■ Task item
Nothing but the lines from the one containing "Find the location" to the final line of the entries should appear, copied exactly and without pictures.

■ Excerpted records
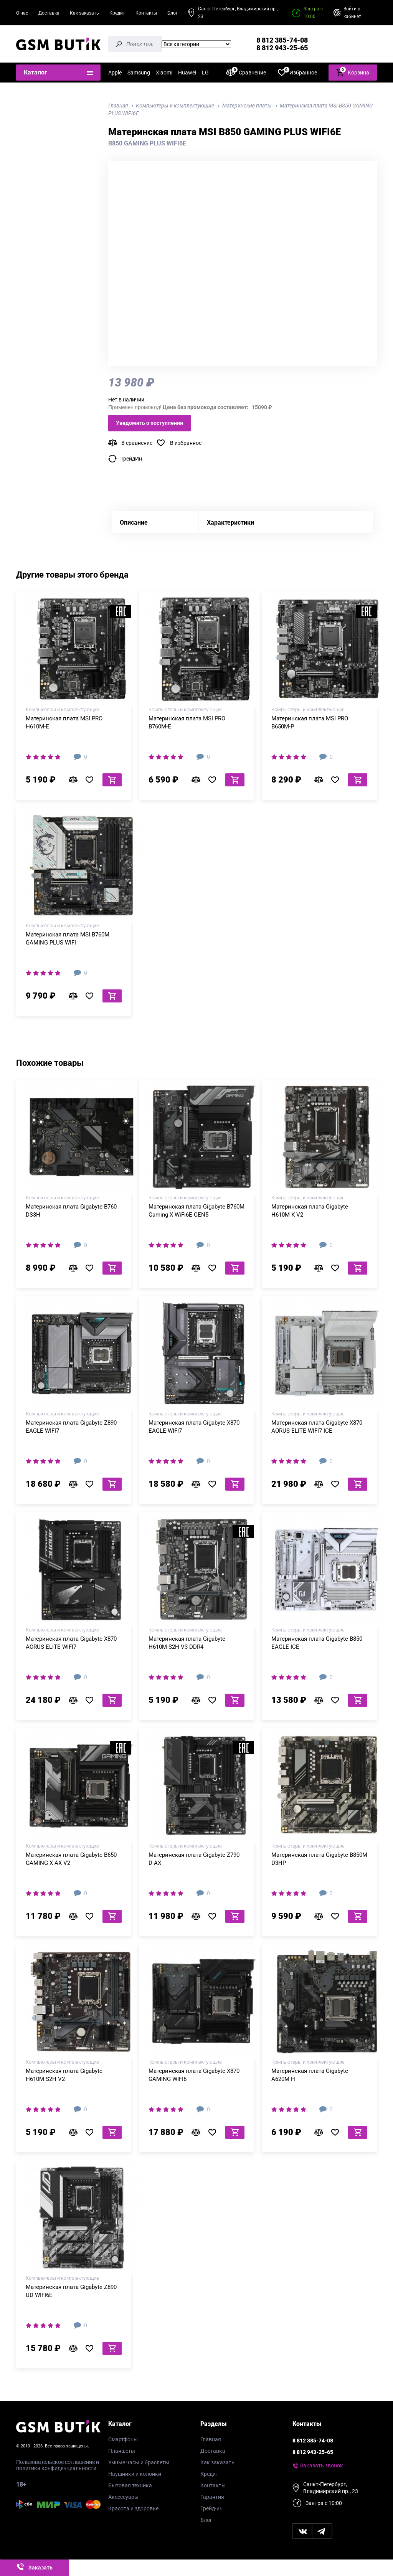 This screenshot has height=2576, width=393. I want to click on Гарантия, so click(212, 2497).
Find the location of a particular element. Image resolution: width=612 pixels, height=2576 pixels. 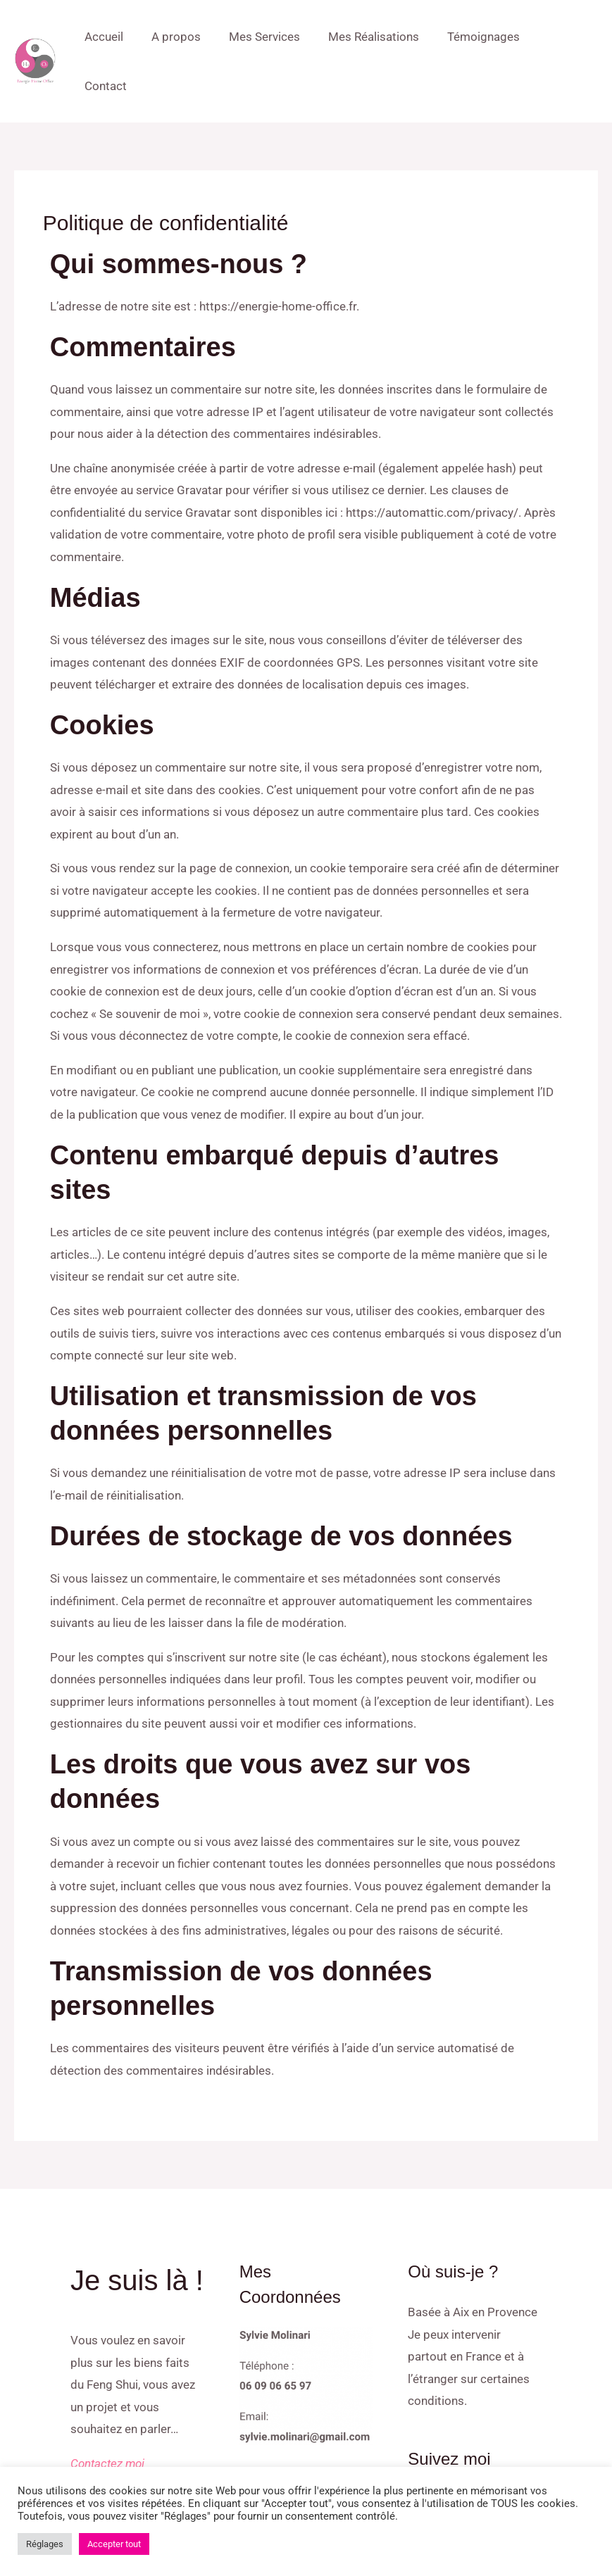

Témoignages is located at coordinates (483, 37).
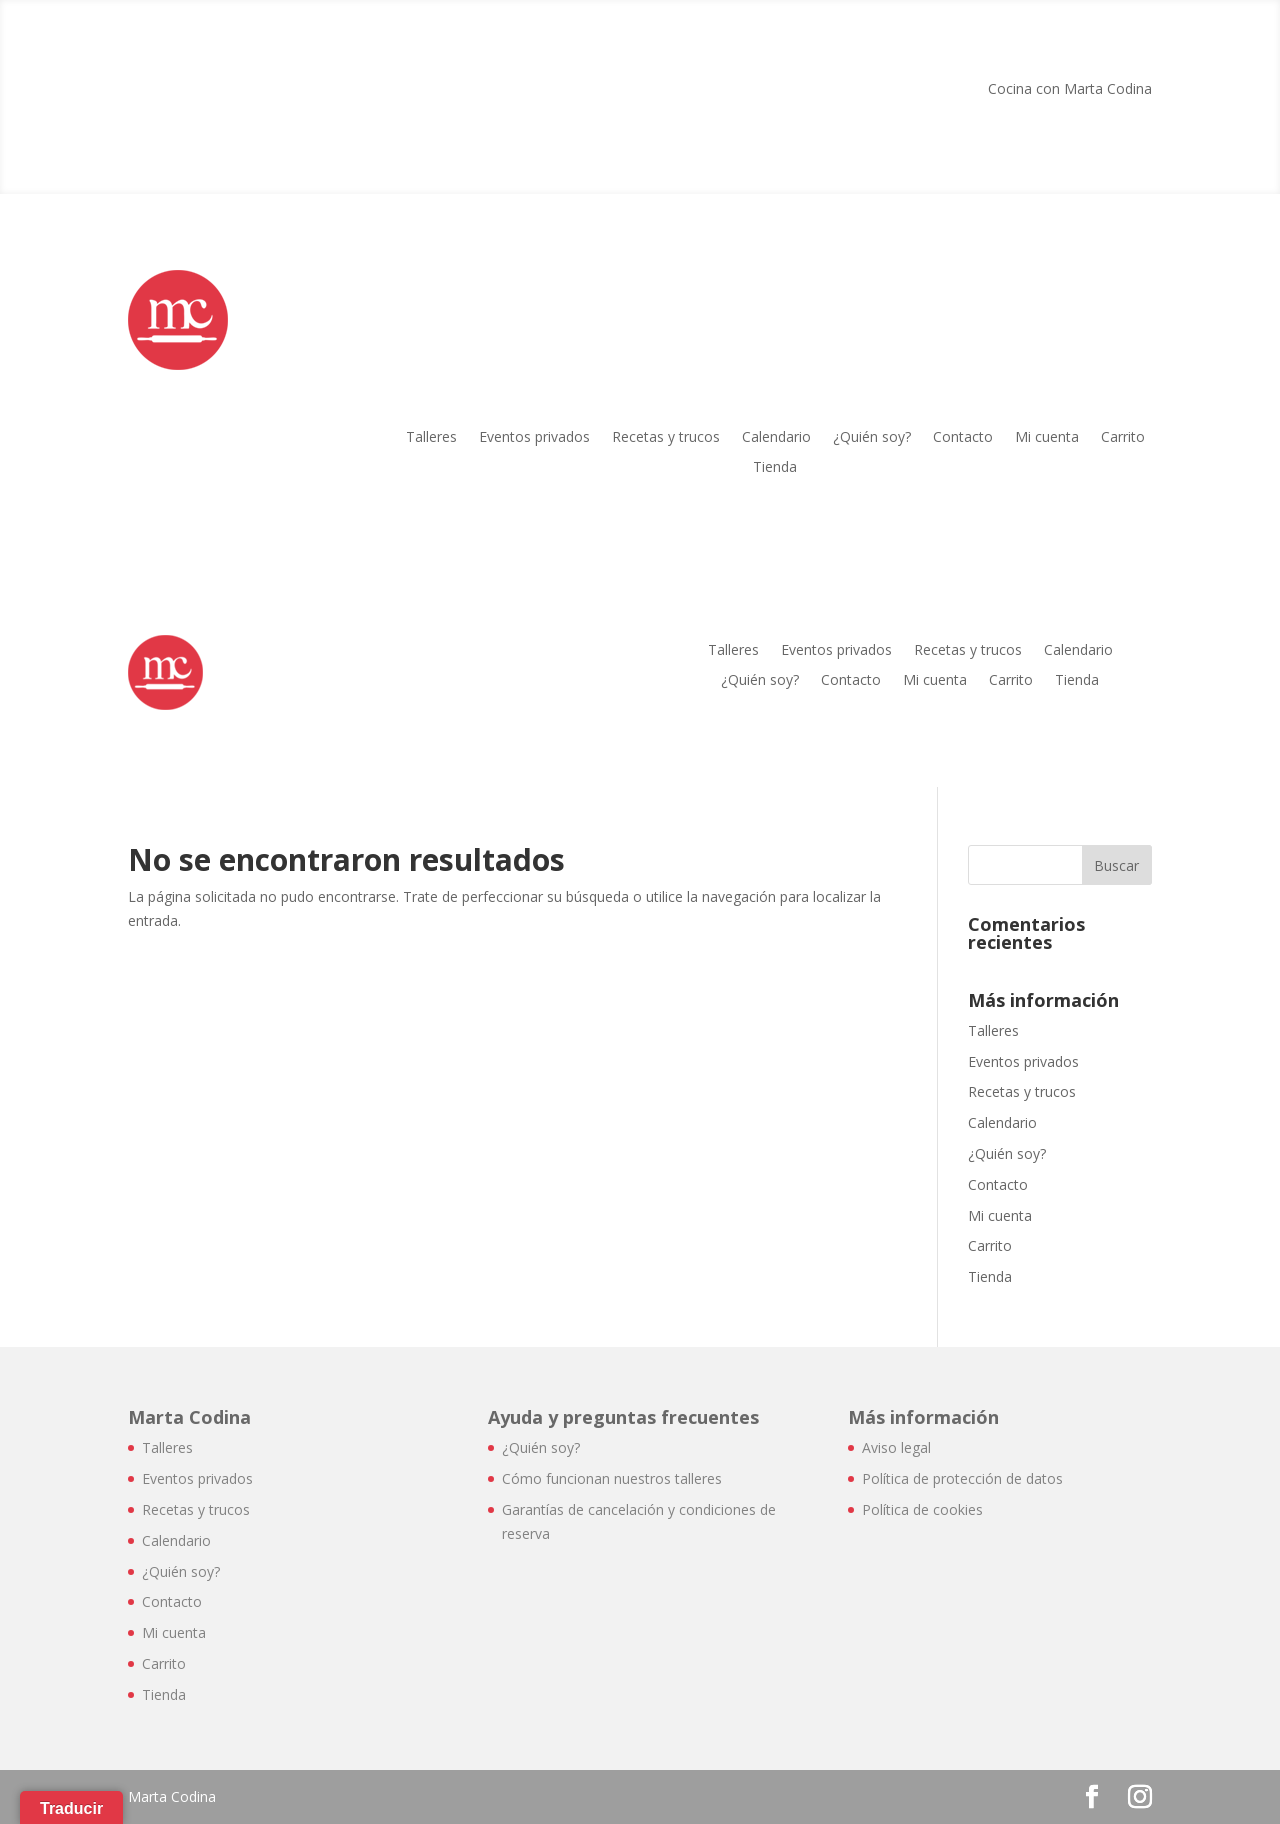 This screenshot has height=1824, width=1280. Describe the element at coordinates (776, 438) in the screenshot. I see `Calendario` at that location.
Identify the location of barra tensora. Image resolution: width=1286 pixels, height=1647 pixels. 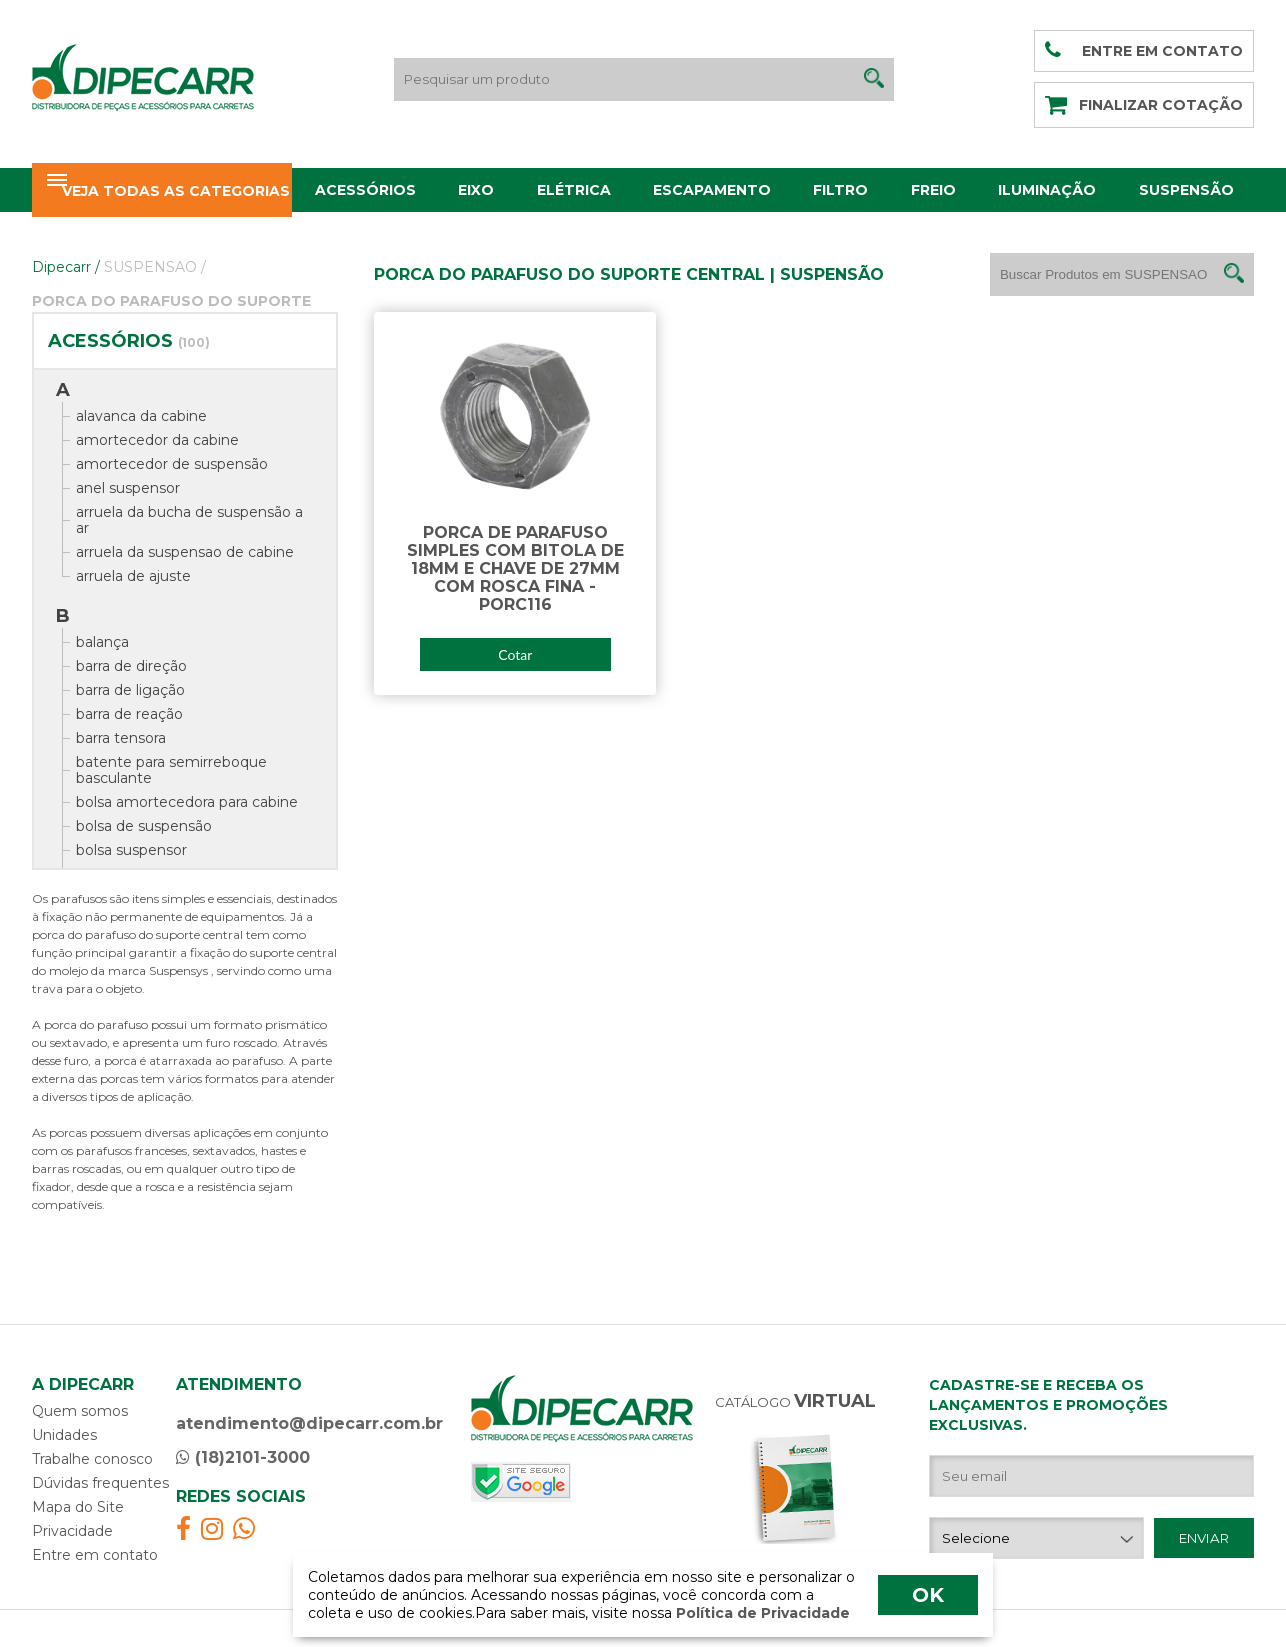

■ Response
Find the location of a particular element. Image resolution: width=612 pixels, height=2576 pixels. 

Témoignages is located at coordinates (483, 37).
 This screenshot has height=1824, width=1280. Describe the element at coordinates (776, 438) in the screenshot. I see `Calendario` at that location.
Identify the location of barra tensora. Image resolution: width=1286 pixels, height=1647 pixels. 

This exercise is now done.